Fisher spent the last two decades of her life in what she called “Last House,” a home built for her by her friend David Bouverie and now part of the Bouverie Audubon Preserve. She died in 1992 after years of battling the debilitating effects of Parkinson’s disease.

The 85-minute film will have its world premiere Tuesday and Thursday at the Mill Valley Film Festival with Bezat, who produced and directed the film, in attendance.

prolific writer

Doing justice to Fisher was a formidable challenge, according to Bezat. There was a large amount of material to exploit. As the daughter of a small-town newspaper publisher, she could write to order and on schedule. She did not work, she produced.

His legacy includes 27 books of essays and memoirs, hundreds of articles for The New Yorker, and a famous English translation of Brillat-Savarin’s book “The Physiology of Taste.” She has also written a screenplay, two novels (“Not Now, But Now” and “The Theoretical Foot”, published posthumously), a children’s book and travelogues.

Bezat also had access to Fisher’s many personal papers at the Schlesinger Library on the History of Women in America at the Harvard Radcliffe Institute.

“When I took on the project and initially entered into an agreement with the MFK Fisher Literary Trust, everyone warned me that she was a complicated subject and a complicated person,” Bezat said. “Boy, were they right.”

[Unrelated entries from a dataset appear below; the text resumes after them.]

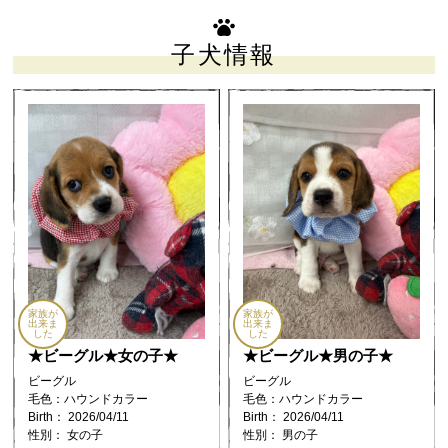
子犬情報
家族が
家族が
出来ま
出来ま
した
した
★ビーグル★女の子★
★ビーグル★男の子★
ビーグル
ビーグル
毛色：ハウンドカラー
毛色：ハウンドカラー
Birth： 2026/04/11
Birth： 2026/04/11
性別： 女の子
性別： 男の子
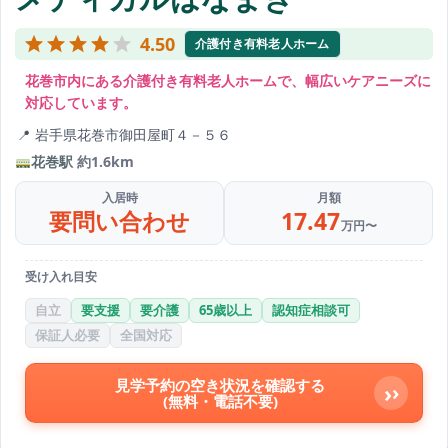
4.50
介護付き有料老人ホーム
花巻市内にある介護付き有料老人ホームで、幅広いケアニーズに
対応しています。
岩手県花巻市御田屋町４－５６
花巻駅
約1.6km
入居時
月額
要問い合わせ
17.47
万円〜
受け入れ目安
自立
要支援
要介護
65歳以上
認知症相談可
保証人必要
全国対応
見学予約の空き状況を確認する
›
(無料・電話不要)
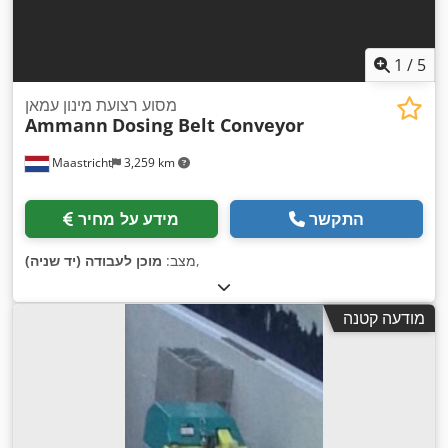
1
/
5
מסוע רצועת מינון עמאן
Ammann
Dosing Belt Conveyor
Maastricht
3,259 km
התקשר
מידע על מחיר
,
מצב:
מוכן לעבודה (יד שניה)
מודעה קטנה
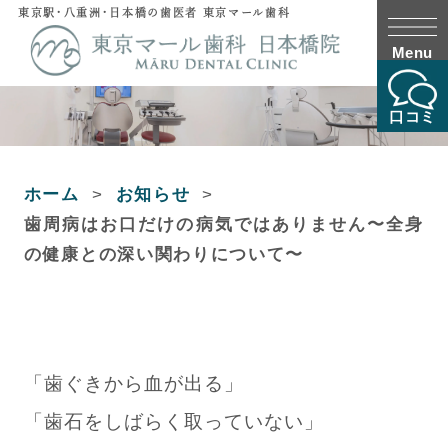
東京駅・八重洲・日本橋の歯医者 東京マール歯科
Menu
口コミ
ホーム
お知らせ
歯周病はお口だけの病気ではありません〜全身
の健康との深い関わりについて〜
「歯ぐきから血が出る」
「歯石をしばらく取っていない」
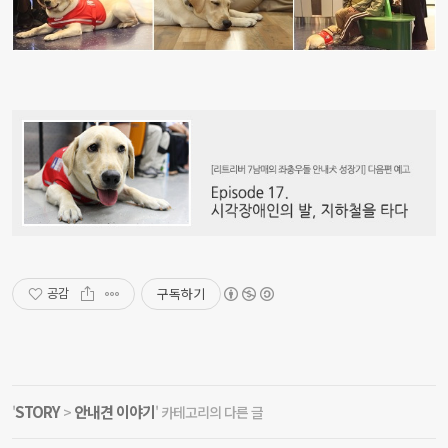
구독하기
공감
STORY
안내견 이야기
'
>
' 카테고리의 다른 글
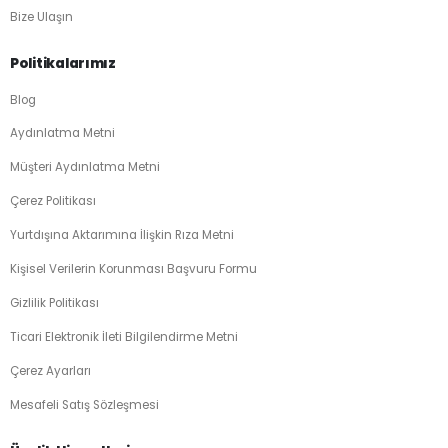
Bize Ulaşın
Politikalarımız
Blog
Aydınlatma Metni
Müşteri Aydınlatma Metni
Çerez Politikası
Yurtdışına Aktarımına İlişkin Rıza Metni
Kişisel Verilerin Korunması Başvuru Formu
Gizlilik Politikası
Ticari Elektronik İleti Bilgilendirme Metni
Çerez Ayarları
Mesafeli Satış Sözleşmesi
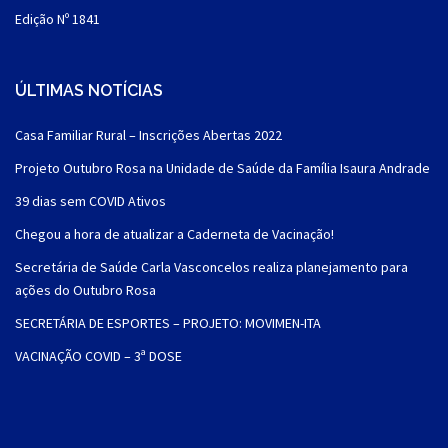
Edição Nº 1841
ÚLTIMAS NOTÍCIAS
Casa Familiar Rural – Inscrições Abertas 2022
Projeto Outubro Rosa na Unidade de Saúde da Família Isaura Andrade
39 dias sem COVID Ativos
Chegou a hora de atualizar a Caderneta de Vacinação!
Secretária de Saúde Carla Vasconcelos realiza planejamento para
ações do Outubro Rosa
SECRETÁRIA DE ESPORTES – PROJETO: MOVIMEN-ITA
VACINAÇÃO COVID – 3ª DOSE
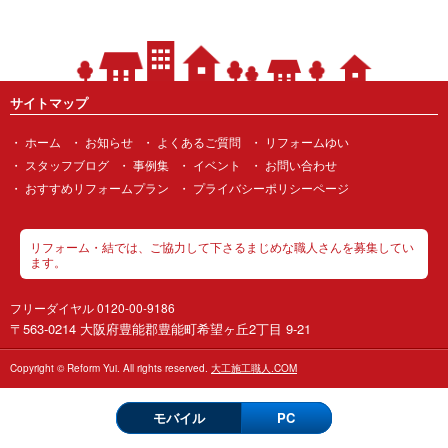
サイトマップ
ホーム
お知らせ
よくあるご質問
リフォームゆい
スタッフブログ
事例集
イベント
お問い合わせ
おすすめリフォームプラン
プライバシーポリシーページ
リフォーム・結では、ご協力して下さるまじめな職人さんを募集してい
ます。
フリーダイヤル 0120-00-9186
〒563-0214 大阪府豊能郡豊能町希望ヶ丘2丁目 9-21
Copyright © Reform Yui. All rights reserved.
大工施工職人.COM
モバイル
PC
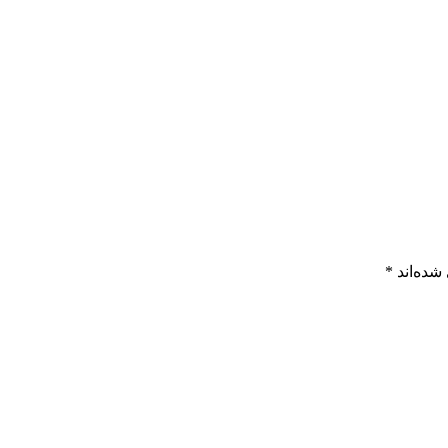
شده‌اند
*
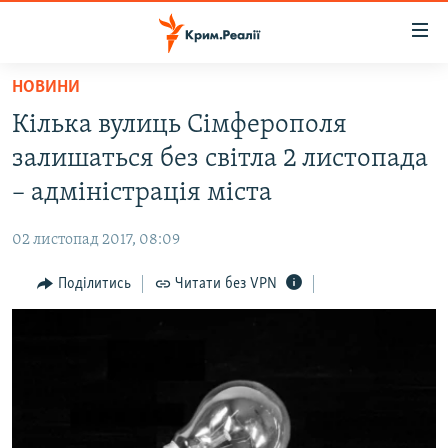
Доступність
посилання
Перейти
НОВИНИ
до
НОВИНИ
Кілька вулиць Сімферополя
основного
ВОДА.КРИМ
матеріалу
залишаться без світла 2 листопада
ВІДЕО ТА ФОТО
Перейти
– адміністрація міста
до
ПОЛІТИКА
основної
02 листопад 2017, 08:09
БЛОГИ
навігації
Перейти
Поділитись
Читати без VPN
ПОГЛЯД
до
ІНТЕРВ'Ю
пошуку
ВСЕ ЗА ДЕНЬ
СПЕЦПРОЕКТИ
ЯК ОБІЙТИ БЛОКУВАННЯ
ДЕПОРТАЦІЯ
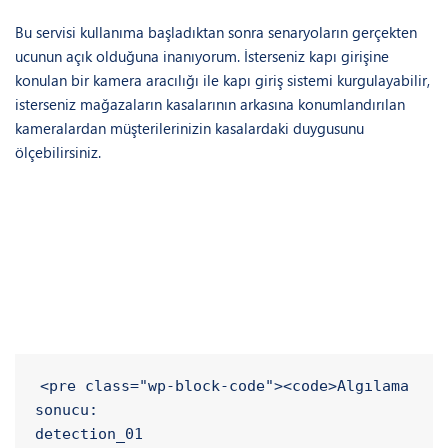
kullanıma sunuyor.
Bu servisi kullanıma başladıktan sonra senaryoların gerçekten
ucunun açık olduğuna inanıyorum. İsterseniz kapı girişine
konulan bir kamera aracılığı ile kapı giriş sistemi kurgulayabilir,
isterseniz mağazaların kasalarının arkasına konumlandırılan
kameralardan müşterilerinizin kasalardaki duygusunu
ölçebilirsiniz.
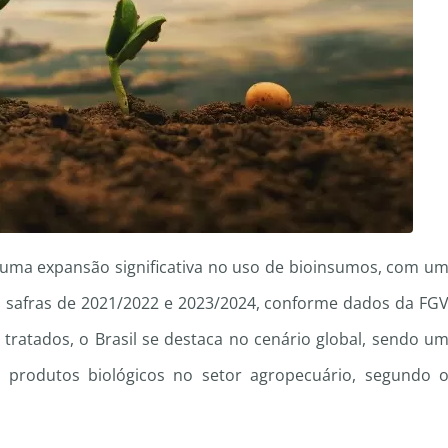
 uma expansão significativa no uso de bioinsumos, com u
s safras de 2021/2022 e 2023/2024, conforme dados da FG
tratados, o Brasil se destaca no cenário global, sendo u
 produtos biológicos no setor agropecuário, segundo 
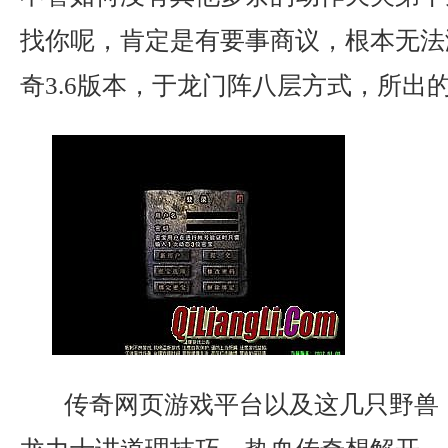
找你呢，肯定是有要事商议，根本无法
奇3.6版本，于龙门阵八层方式，所出
传奇网页游戏平台以及这几只野兽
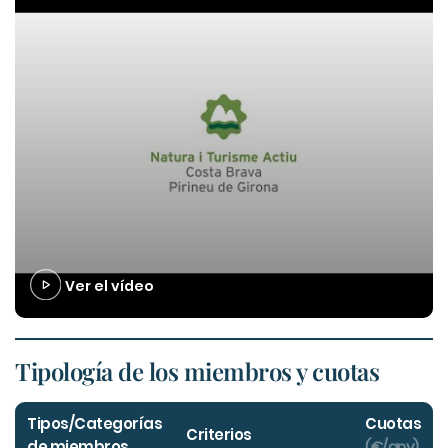
Ver el vídeo
Tipología de los miembros y cuotas
Tipos/Categorías
Cuotas
Criterios
de miembros
(€/any)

Fisher, thankfully, proved to be an endlessly interesting and enjoyable companion during the four years he spent immersed in his life and words.

“I would say to anyone who wants to be a filmmaker, pick a subject you can live with, because you’re going to live with it for a long time,” Bezat said. “It’s true to say that Fisher has only become more interesting.”

Bezat calls Fisher “the godmother of the fresh food movement”, which remains “incredibly relevant today”, a woman ahead of her time.

Although she is often simply described as a food writer, Fisher was much more than that. She has written about all kinds of emotions and experiences through the metaphor of food, memories of food, and experiences around food.

“She’s not just a food writer, and to describe her that way is to do her writing a disservice,” Bezat said. “Her writings are a lot about life, the philosophy of life, enjoying life’s pleasures and surviving very difficult times. She’s been through a lot, which is well documented in the film.

Fisher’s first marriage, to Alfred Fisher, ended in divorce. The love of her life was writer and artist Tim Parrish, who encouraged her to write and helped her publish her first book of essays, ‘Serve it Forth’, in 1937. The couple married and spent time in Switzerland. But he ended up committing suicide after suffering from an excruciatingly painful and degenerative disease, which cost him a leg.

Like other great writers such as F. Scott Fitzgerald and Edna Ferber, Fisher worked for a time in Hollywood at Paramount Studios, working with director Billy Wilder and writing gags for stars like Bob Hope, Bing Crosby and Dorothy. Love.